The Intolerable Act closed the port of Boston and allowed the British to quarter their troops in the town. The General Court evolved into the first Provisional Congress on the 7th October 1774. The Committee of Safety was formed as an executive of the Congress and was seen as the legitimate government of all Massachusetts except that under British control. By early December unrest spread in the Colony of Massachusetts. John Pitcairn arrived in Boston with 600 Marines of the Chatham, Portsmouth, and Plymouth Divisions. John had to listen to the disputes between Admiral Graves and General Gage over the landing of the Marines.
The Plymouth Marines were not properly trained and had unfit officers similar to the Army regiments.

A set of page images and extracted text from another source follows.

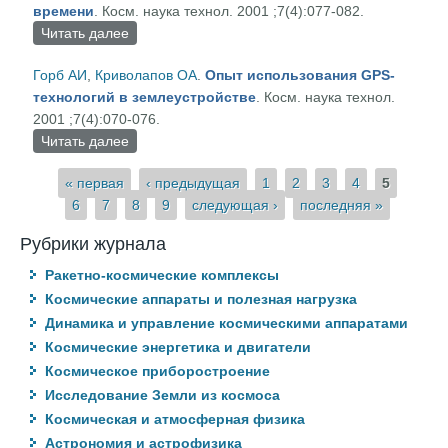
времени
. Косм. наука технол. 2001 ;7(4):077-082.
Читать далее
о Использование сигналов спутниковых
радионавигационных систем для сравнения
Горб АИ
,
Криволапов ОА
.
Опыт использования GPS-
шкал времени
технологий в землеустройстве
. Косм. наука технол.
2001 ;7(4):070-076.
Читать далее
о Опыт использования GPS-технологий в
землеустройстве
Страницы
« первая
‹ предыдущая
1
2
3
4
5
6
7
8
9
следующая ›
последняя »
Рубрики журнала
Ракетно-космические комплексы
Космические аппараты и полезная нагрузка
Динамика и управление космическими аппаратами
Космические энергетика и двигатели
Космическое приборостроение
Исследование Земли из космоса
Космическая и атмосферная физика
Астрономия и астрофизика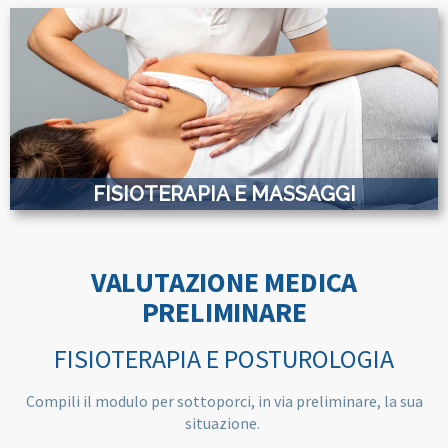
FISIOTERAPIA E MASSAGGI
VALUTAZIONE MEDICA
PRELIMINARE
FISIOTERAPIA E POSTUROLOGIA
Compili il modulo per sottoporci, in via preliminare, la sua
situazione.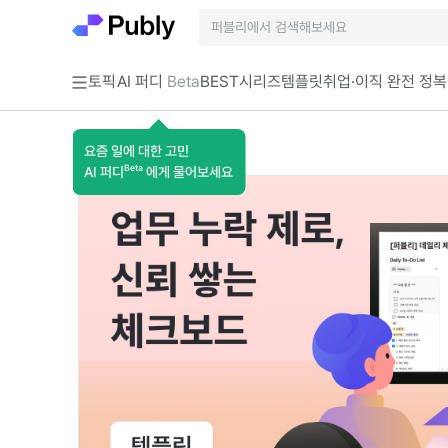
토픽
AI 퍼디
Beta
BEST
시리즈
템플릿
취업·이직 완전 정복
요즘 일에 대한 고민
Beta
AI 퍼디
에게 물어보세요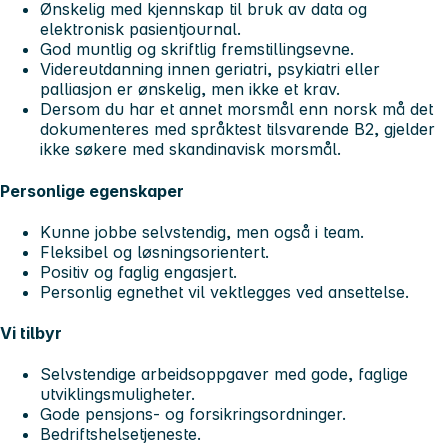
Ønskelig med kjennskap til bruk av data og
elektronisk pasientjournal.
God muntlig og skriftlig fremstillingsevne.
Videreutdanning innen geriatri, psykiatri eller
palliasjon er ønskelig, men ikke et krav.
Dersom du har et annet morsmål enn norsk må det
dokumenteres med språktest tilsvarende B2, gjelder
ikke søkere med skandinavisk morsmål.
Personlige egenskaper
Kunne jobbe selvstendig, men også i team.
Fleksibel og løsningsorientert.
Positiv og faglig engasjert.
Personlig egnethet vil vektlegges ved ansettelse.
Vi tilbyr
Selvstendige arbeidsoppgaver med gode, faglige
utviklingsmuligheter.
Gode pensjons- og forsikringsordninger.
Bedriftshelsetjeneste.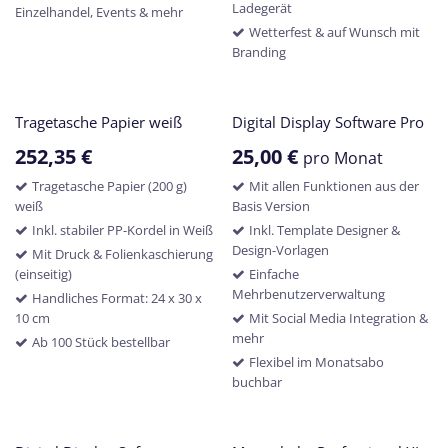
Ladegerät
Einzelhandel, Events & mehr
Wetterfest & auf Wunsch mit
Branding
Tragetasche Papier weiß
Digital Display Software Pro
252,35
€
25,00
€
pro Monat
Tragetasche Papier (200 g)
Mit allen Funktionen aus der
weiß
Basis Version
Inkl. stabiler PP-Kordel in Weiß
Inkl. Template Designer &
Design-Vorlagen
Mit Druck & Folienkaschierung
(einseitig)
Einfache
Mehrbenutzerverwaltung
Handliches Format: 24 x 30 x
10 cm
Mit Social Media Integration &
mehr
Ab 100 Stück bestellbar
Flexibel im Monatsabo
buchbar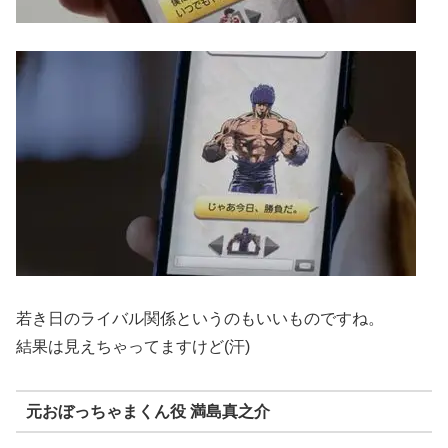
若き日のライバル関係というのもいいものですね。
結果は見えちゃってますけど(汗)
元おぼっちゃまくん役 満島真之介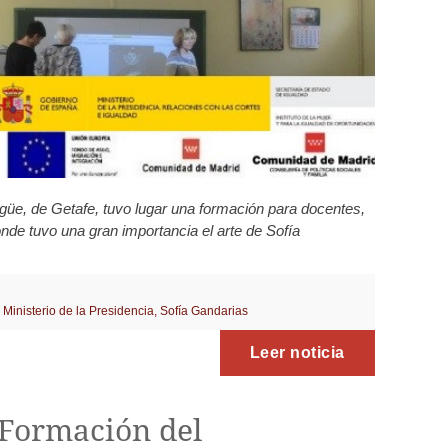
güe, de Getafe, tuvo lugar una formación para docentes,
nde tuvo una gran importancia el arte de Sofía
,
Ministerio de la Presidencia
,
Sofía Gandarias
Leer noticia
a Formación del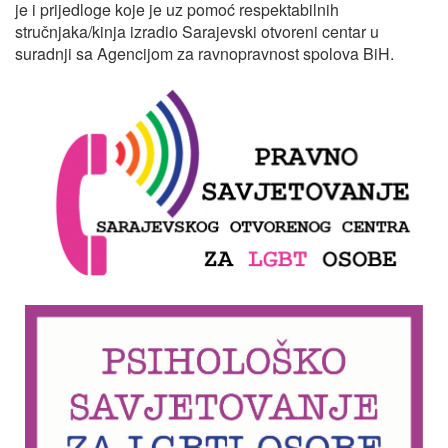
je i prijedloge koje je uz pomoć respektabilnih
stručnjaka/kinja izradio Sarajevski otvoreni centar u
suradnji sa Agencijom za ravnopravnost spolova BiH.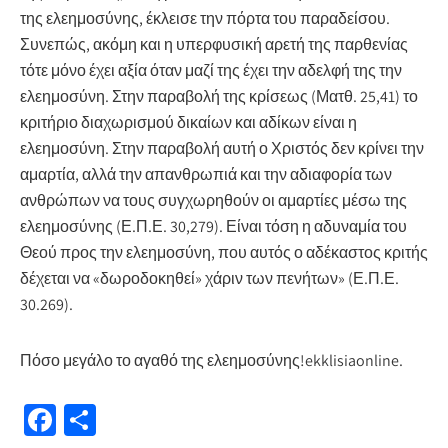
της ελεημοσύνης, έκλεισε την πόρτα του παραδείσου.
Συνεπώς, ακόμη και η υπερφυσική αρετή της παρθενίας
τότε μόνο έχει αξία όταν μαζί της έχει την αδελφή της την
ελεημοσύνη. Στην παραβολή της κρίσεως (Ματθ. 25,41) το
κριτήριο διαχωρισμού δικαίων και αδίκων είναι η
ελεημοσύνη. Στην παραβολή αυτή ο Χριστός δεν κρίνει την
αμαρτία, αλλά την απανθρωπιά και την αδιαφορία των
ανθρώπων να τους συγχωρηθούν οι αμαρτίες μέσω της
ελεημοσύνης (Ε.Π.Ε. 30,279). Είναι τόση η αδυναμία του
Θεού προς την ελεημοσύνη, που αυτός ο αδέκαστος κριτής
δέχεται να «δωροδοκηθεί» χάριν των πενήτων» (Ε.Π.Ε.
30.269).
Πόσο μεγάλο το αγαθό της ελεημοσύνης!ekklisiaonline.
Fa
Μ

They had no proper weather clothing or equipment and had a tendency to be to be undisciplined. The appearance of the Marines was pitiful in white facing uniforms difficult to keep them clean in the dusty country side. Some of the disgruntled men sold their equipment to buy the local run and a number died from lethal doses.
With Johns Pitcairn’s example and patience he managed to drill them into shape. He did not believe in harsh punishment and found it hard to apply it to discipline the wilder men. He lived in the barracks with his men to keep them sober and succeeded in gaining their respect. They eventually became an effective fighting force. John was later billeted with Frances Shaw a close neighbour to Paul Revere. He won Shaw’s respect when according to the family story John prevented a duel between Lieutenant Wagg and Sam Shaw’s son. The quarrel had been about some anti American remark by Wagg and Shaw throwing wine at him. Sam responded to Johns warmth and humour and later became a successful diplomat. Even Boston’s radical’s had respect for John who was seen as being trustworthy and honest. This was especially so when dealing with local and military disputes. Ezra Stiles a clergyman and dedicated supporter of the American Revolutionary cause called John “a good man in a bad cause”. John attended the Boston Christ Church every Sunday. In Shaw’s house he held meetings with British officers and locals including Paul Revere. He socialised freely and appreciated the views of others. His family would also visit including Lieutenant of Marines William and Thomas of the Royal Artillery his sons and Captain Charles Cochrane his daughter Katharine’s husband. Charles was the son of the eight Earl of Dundonald. He later threw his cap in the air when the American line broke at Brandywine Creek and killed by a cannon ball at York Town as he stood next to Cornwallis.
On the 19th April 1775 John was placed in second command of 400 troops sent to destroy a cache of Rebel stores in the village of Concord. Rebel preparations had been underway during the previous winter storing arms, munitions and training of Militia, minutemen and defensive organisations. The idea was to confiscate the weapon stores and capture Samuel Adams and John Hancock, who were reported as staying in Lexington village. A message by lantern from the steeple of North Church alerted Paul Revere the night before the raids. He and William Dawes rode to spread the news. Before day break the drums and bells called some 70 Militia to the village green.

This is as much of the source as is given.